Leaving aside the US entries - accounting for only 8% of the total - the competition was fairly representative of what is happening in Latin America in terms of the progress of craft brewing. Slightly over a third of the beers entered hailed from Brazil, the most developed of the Latin American craft beer cultures. A quarter, meanwhile, came from Argentina, now in its second or perhaps third wave of brewery growth. Somewhat surprisingly, only 11% of the entries were brewed in the host country.

The awards more or less paralleled the composition of the entries. With gold, silver and bronze medals awarded on the basis of a threshold number of points earned from the judges (resulting in possible multiple winners of each medal type across specific categories), Brazil and Argentina led the way in total medals per country, with Chile taking the third most medals followed by Mexico, the US and, impressively for a country with only 36 beers entered from a dozen breweries, Costa Rica.

The relationship of the Copa to the general development of Latin American craft brewing is worth stressing. I see it as important for establishing the competition as a regional bellwether of sorts. That said, we can turn to what it might suggest awaits the southern Americas in the future.

At the head of the pack is Brazil, with in excess of 600 craft breweries operational in 2017, according to Statista, and likely many others having opened this year. While such numbers remain small relative to the country's population -– one brewery for every 343,000 citizens compared with one for every 52,000 in the US - they represent some of the strongest craft beer segment growth in Latin America, eclipsed only by very recent activity in Argentina, by some estimates now boasting as many as 1,000 breweries, and burgeoning Mexico.

Shaken of late by political unrest, Brazil is today well poised to take off as a South American craft beer hub should its economy and political structure stabilise - far from a certainty, obviously, or at this stage possibly even a likelihood.

Bucking the presumed impact of its current economic crisis, Argentina is witnessing craft brewing growth at unprecedented levels, with as much as one brewery for every 42,000 people. High inflation and interest rates, however, suggest that this level of craft activity is likely unsustainable and that a correction, possibly a very large one, is looming in the near future.
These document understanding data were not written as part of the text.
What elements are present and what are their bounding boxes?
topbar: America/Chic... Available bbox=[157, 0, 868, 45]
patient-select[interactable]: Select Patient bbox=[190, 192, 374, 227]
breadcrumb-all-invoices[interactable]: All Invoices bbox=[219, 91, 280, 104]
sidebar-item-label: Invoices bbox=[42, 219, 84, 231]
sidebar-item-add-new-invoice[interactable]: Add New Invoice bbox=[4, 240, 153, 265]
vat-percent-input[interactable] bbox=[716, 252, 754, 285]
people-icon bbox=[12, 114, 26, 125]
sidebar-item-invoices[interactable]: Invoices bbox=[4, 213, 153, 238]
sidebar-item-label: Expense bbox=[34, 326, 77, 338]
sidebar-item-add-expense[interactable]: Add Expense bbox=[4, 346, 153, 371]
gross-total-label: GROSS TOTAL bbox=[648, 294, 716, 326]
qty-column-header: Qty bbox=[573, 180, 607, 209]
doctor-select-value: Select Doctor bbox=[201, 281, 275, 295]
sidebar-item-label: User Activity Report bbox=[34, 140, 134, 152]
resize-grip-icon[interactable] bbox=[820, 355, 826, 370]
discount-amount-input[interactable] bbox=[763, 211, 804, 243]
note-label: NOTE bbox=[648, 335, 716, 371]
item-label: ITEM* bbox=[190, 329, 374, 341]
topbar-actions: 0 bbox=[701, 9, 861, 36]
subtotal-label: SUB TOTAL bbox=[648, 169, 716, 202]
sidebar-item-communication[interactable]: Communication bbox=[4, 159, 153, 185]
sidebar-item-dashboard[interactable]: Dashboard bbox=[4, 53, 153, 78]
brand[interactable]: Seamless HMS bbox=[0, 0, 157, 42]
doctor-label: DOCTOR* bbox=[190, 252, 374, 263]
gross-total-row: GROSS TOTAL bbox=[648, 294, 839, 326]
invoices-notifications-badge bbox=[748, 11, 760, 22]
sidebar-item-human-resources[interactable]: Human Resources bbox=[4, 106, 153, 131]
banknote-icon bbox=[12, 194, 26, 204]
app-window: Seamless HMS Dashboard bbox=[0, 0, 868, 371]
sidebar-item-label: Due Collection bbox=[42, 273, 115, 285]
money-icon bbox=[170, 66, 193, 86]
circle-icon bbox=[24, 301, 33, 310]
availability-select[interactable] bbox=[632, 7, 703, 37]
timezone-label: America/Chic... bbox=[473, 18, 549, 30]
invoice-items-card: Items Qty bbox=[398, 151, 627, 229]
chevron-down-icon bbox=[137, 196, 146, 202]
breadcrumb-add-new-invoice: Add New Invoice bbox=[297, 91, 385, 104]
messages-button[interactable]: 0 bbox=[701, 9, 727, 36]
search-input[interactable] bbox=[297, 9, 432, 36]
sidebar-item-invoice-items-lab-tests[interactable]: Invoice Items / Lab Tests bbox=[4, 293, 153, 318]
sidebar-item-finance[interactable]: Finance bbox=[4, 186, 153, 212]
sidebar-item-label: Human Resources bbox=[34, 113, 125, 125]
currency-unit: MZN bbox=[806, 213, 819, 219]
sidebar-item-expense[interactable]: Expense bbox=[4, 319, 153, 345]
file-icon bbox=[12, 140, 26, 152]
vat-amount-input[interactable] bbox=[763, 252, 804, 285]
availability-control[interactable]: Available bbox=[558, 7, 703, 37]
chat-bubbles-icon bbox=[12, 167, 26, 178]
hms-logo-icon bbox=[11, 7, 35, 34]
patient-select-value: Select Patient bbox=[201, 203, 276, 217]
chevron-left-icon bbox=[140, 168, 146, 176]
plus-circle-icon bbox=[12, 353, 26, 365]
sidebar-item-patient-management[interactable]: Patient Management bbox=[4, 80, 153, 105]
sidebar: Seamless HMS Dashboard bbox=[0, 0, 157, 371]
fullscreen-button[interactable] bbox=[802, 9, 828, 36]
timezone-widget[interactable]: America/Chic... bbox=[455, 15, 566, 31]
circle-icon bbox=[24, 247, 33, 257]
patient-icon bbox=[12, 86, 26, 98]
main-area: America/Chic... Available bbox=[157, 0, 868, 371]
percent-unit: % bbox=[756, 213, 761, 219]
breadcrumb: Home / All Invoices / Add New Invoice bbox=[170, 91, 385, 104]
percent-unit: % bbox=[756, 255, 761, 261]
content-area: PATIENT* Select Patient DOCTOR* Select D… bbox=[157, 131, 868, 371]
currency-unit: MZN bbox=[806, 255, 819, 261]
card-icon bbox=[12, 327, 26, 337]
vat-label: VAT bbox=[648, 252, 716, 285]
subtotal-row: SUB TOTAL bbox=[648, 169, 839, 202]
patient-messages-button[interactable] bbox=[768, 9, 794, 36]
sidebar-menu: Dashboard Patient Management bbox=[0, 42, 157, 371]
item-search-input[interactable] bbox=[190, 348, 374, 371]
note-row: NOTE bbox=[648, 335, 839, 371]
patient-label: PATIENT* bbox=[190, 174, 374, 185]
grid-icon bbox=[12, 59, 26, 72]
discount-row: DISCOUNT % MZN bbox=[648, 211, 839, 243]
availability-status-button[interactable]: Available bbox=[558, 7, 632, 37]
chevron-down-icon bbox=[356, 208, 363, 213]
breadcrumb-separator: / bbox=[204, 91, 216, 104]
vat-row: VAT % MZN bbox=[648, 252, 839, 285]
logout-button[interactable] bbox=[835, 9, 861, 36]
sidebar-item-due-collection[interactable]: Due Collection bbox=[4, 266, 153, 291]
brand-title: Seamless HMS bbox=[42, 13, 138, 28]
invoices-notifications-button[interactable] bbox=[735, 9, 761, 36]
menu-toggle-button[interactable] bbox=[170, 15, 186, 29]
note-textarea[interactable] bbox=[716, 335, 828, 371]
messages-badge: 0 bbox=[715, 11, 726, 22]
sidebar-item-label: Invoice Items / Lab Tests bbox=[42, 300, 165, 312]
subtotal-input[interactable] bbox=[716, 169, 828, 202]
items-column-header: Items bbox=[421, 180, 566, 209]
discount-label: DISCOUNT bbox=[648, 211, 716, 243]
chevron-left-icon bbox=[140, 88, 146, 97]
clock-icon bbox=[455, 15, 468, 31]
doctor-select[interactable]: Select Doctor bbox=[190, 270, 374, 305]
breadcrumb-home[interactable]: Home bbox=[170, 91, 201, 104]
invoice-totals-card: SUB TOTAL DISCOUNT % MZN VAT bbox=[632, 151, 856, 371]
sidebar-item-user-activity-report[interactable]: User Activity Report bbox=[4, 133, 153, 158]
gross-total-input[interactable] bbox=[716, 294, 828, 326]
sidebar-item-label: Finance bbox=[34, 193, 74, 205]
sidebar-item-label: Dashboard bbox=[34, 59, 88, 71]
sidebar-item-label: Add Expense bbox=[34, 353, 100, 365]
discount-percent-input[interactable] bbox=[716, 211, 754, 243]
One mitigating factor working in Argentina's favour is that its breweries are largely concentrated in three regions: Buenos Aires; the area around Mar del Plata, about four hours south of the capital, and the Patagonian region surrounding the town of Bariloche. So long as those areas can remain vibrant, the country's craft brewing industry will likely do the same.
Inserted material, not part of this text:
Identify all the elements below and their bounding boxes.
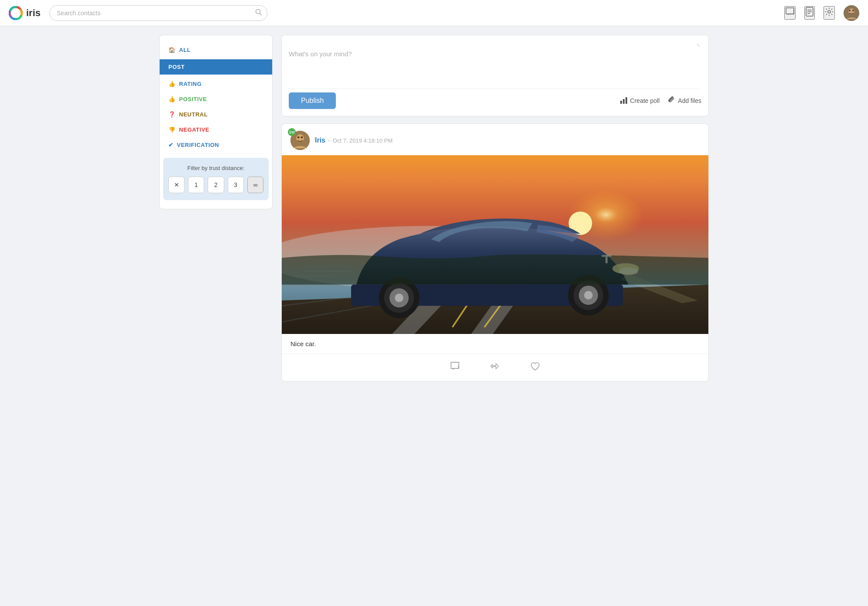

Over to the west, Chile has shown little to no craft beer movement over the past three to four years, a fact reflected in its low participation rate in the Copa. Indeed, during my week in the country, I saw little in the way of signals that this will change any time soon.
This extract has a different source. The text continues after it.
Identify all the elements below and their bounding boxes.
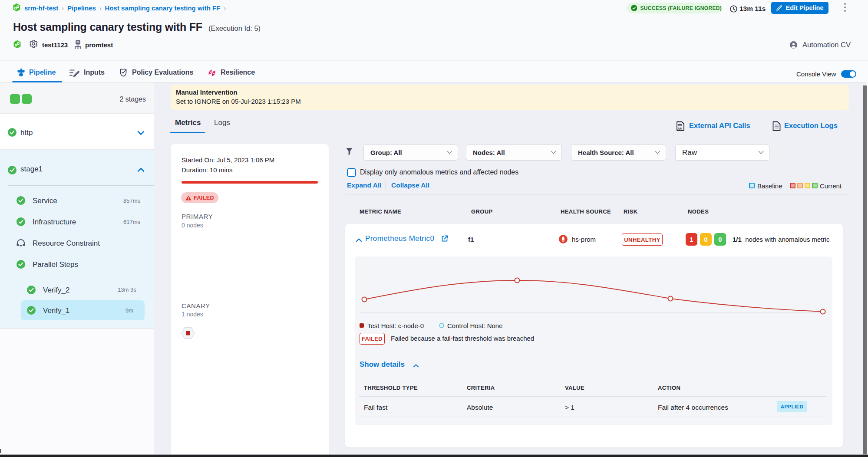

Conversely, to the far north, Mexico continues to demonstrate strong craft segment growth and rapid improvement in the quality of its beers. With interest in craft beers now growing in areas outside of the traditional centres of Mexico City, Baja California and the north-west and Guadalajara, the country may well be poised to become a premium beer leader in Latin America.

As for the remainder of South and Central America, while some nations are improving and expanding more quickly than others - Costa Rica, for example, and Colombia and possibly Paraguay – by and large these countries are still finding their feet where small brewery development is concerned.

Given the rapid grown witnessed elsewhere, it would seem imprudent to count any of them out of what is now clearly a global craft brewing movement.